▶ **Activity**
Each line below from the one containing "sometida al criterio" through the one containing "técnicos y humanos, pero deben afrontar" is to be given again exactly, and no line outside that span.

____________

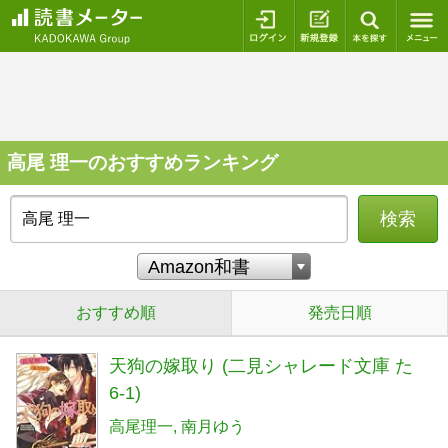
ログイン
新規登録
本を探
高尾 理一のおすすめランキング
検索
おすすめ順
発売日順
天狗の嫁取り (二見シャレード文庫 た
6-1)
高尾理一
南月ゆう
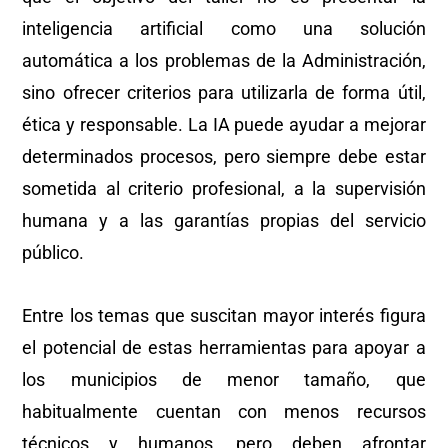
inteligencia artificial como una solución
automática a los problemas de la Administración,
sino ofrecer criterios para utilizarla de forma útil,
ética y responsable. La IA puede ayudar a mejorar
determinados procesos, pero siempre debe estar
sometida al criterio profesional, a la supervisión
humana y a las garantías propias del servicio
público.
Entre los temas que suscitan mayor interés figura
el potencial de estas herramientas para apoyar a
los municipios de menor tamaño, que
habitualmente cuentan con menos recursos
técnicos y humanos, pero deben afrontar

____________

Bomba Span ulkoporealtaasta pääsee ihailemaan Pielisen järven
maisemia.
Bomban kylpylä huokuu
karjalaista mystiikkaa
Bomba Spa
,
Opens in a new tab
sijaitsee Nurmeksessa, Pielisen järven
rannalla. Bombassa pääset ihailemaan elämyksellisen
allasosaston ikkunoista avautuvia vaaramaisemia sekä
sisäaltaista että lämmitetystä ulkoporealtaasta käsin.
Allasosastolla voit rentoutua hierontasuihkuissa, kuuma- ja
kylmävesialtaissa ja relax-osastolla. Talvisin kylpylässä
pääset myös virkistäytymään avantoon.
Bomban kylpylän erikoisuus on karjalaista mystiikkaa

____________

▶ **Result for this exercise**
sometida al criterio profesional, a la supervisión
humana y a las garantías propias del servicio
público.
Entre los temas que suscitan mayor interés figura
el potencial de estas herramientas para apoyar a
los municipios de menor tamaño, que
habitualmente cuentan con menos recursos
técnicos y humanos, pero deben afrontar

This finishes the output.